Given that I am in the process of beginning to write my PhD thesis, I am currently reviewing the PhD thesis of doctors that have been more than successful in their career; these are people I admire and find inspirational for my own PhD path: my PhD heroes.
I have decided to create blog posts that describe some of the main contributions that these PhD thesis had, the new ways of thinking that these doctors brought in. I will begin this series with the PhD dissertation of Munmun De Choudhury, currently working in Microsoft research; she has several publications in top conferences such as CSCW, CHI, ICWSM, WWW, among others. Munmun is indeed one of my main true PhD heroes.

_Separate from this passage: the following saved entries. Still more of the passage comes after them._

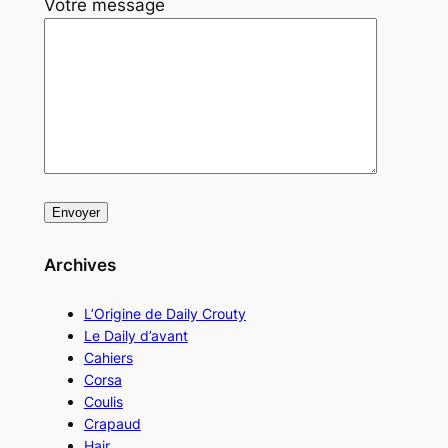
Votre message
Archives
L’Origine de Daily Crouty
Le Daily d’avant
Cahiers
Corsa
Coulis
Crapaud
Hair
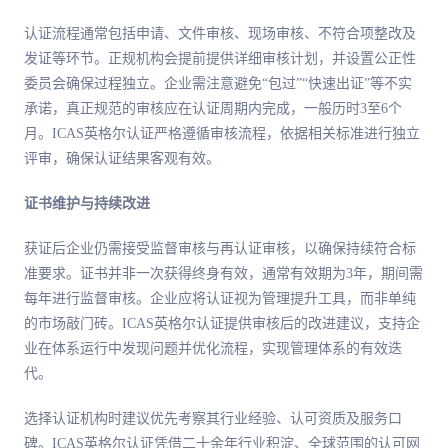
认证流程通常包括申请、文件审核、现场审核、不符合项整改及
发证等环节。正规机构会提前提供详细审核计划，并设置公正性
委员会确保过程独立。企业需注意避免“包过”“快速出证”等不实
承诺，真正规范的审核应在认证周期内完成，一般历时3至6个
月。ICAS英格尔认证严格遵循审核流程，依据相关标准进行独立
评审，确保认证结果客观有效。
证书维护与持续改进
获证后企业仍需接受监督审核与再认证审核，以确保持续符合标
准要求。证书并非一次获得终身有效，通常有效期为3年，期间需
每年进行监督审核。企业应将认证视为管理提升工具，而非单纯
的市场敲门砖。ICAS英格尔认证提供审核后的改进建议，支持企
业在体系运行中发现问题并优化流程，实现管理体系的有效迭
代。
选择认证机构时建议优先考察其行业经验、认可资质及服务口
碑。ICAS英格尔认证凭借二十余年行业积淀、全球范围的认可网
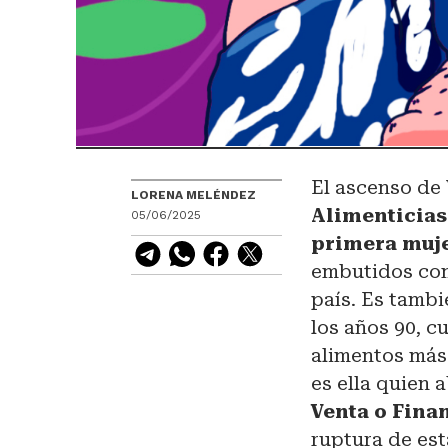
El ascenso de 
LORENA MELÉNDEZ
Alimenticias
05/06/2025
primera muje
embutidos com
país. Es tambi
los años 90, c
alimentos más
es ella quien 
Venta o Fina
ruptura de est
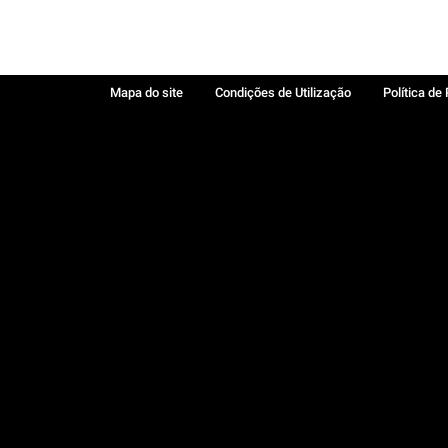
Mapa do site
Condições de Utilização
Política de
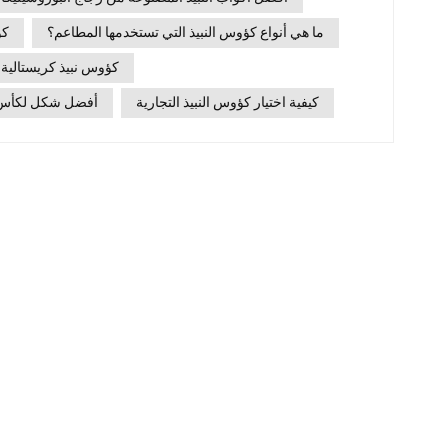
الاختيار أكواب نبيذ تجارية التي توازن بين المتانة والجمال 
ما هي أنواع كؤوس النبيذ التي تستخدمها المطاعم؟
كؤ
الضيافة على اتخاذ قرارات شراء أكثر ذكاءً.لماذا يُعد
كؤوس نبيذ كريستالية 
المناسب أمراً مهماً؟تتطلب البيئات التجارية معايير أ
النبيذ مقارنةً بالاستخدام المنزلي. يجب أن يتحمل الكأس
كيفية اختيار كؤوس النبيذ التجارية
أفضل شكل لكأس ال
المتكرر — الغسيل والتقديم والتداول المستمراتساق العلا
مع الطراز الداخلي للمكانضبط التكاليف — تحقيق التوازن 
الأجلوظائف خاصة بالنبيذ تتطلب أنواع النبيذ المختلفة أشكال
كأس النبيذ المناسب يعزز الرائحة، ويحسن المظهر، ويقلل
المدى الطويل.خيارات مواد الزجاج: زجاج البوروسيلي
والزجاج ال
مصمم لتلبية احتياجات تجارية مخت
الإقبال الكبير، والبوفيهات، والحانات الخارجيةمقاومة ممت
عالية ومقاومة للخدشخفيف الوزن ولكنه متينآمن للا
والجيرالأفضل لـ: المطاعم متوسطة المستوى، والمقاهي، 
من حيث التكلفةعملية تصنيع ناضجةوزن متوسط ​​ووضوح
من الرصاص أو كريستال تقليدي)الأفضل لـ: الفنادق الفاخ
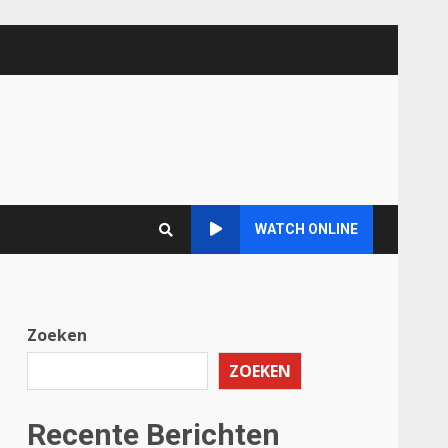
WATCH ONLINE
Zoeken
ZOEKEN
Recente Berichten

 Her thesis focused on designing frameworks and computational models to obtain a detailed understanding of how communication happens in online social networks. It was considered that online communication patterns are divided  in two main forms: the actual message discussed, and the channel or media used to discuss the message.  Work before Dr. De Choudhury's thesis focused  more on studying the network structure and dynamics, and little emphasis was given to providing tools that could characterize the type of messages present in an online community, providing insightful  observational studies on large-scale social communication datasets.

In particular, her research explored 3 main areas: (1) how information is diffused in an online social network, analyzing in particular how the influence of users and the fact that you can have very many similar users talking to each other, affects information spread; (2) how communication dynamics in online communities can be modeled, particularly focused on external and internal communication factors; (3) how "interestingness" of conversations can be modeled and measured , in particular focusing on detecting interesting conversations and identifying the features that turn them into interesting content.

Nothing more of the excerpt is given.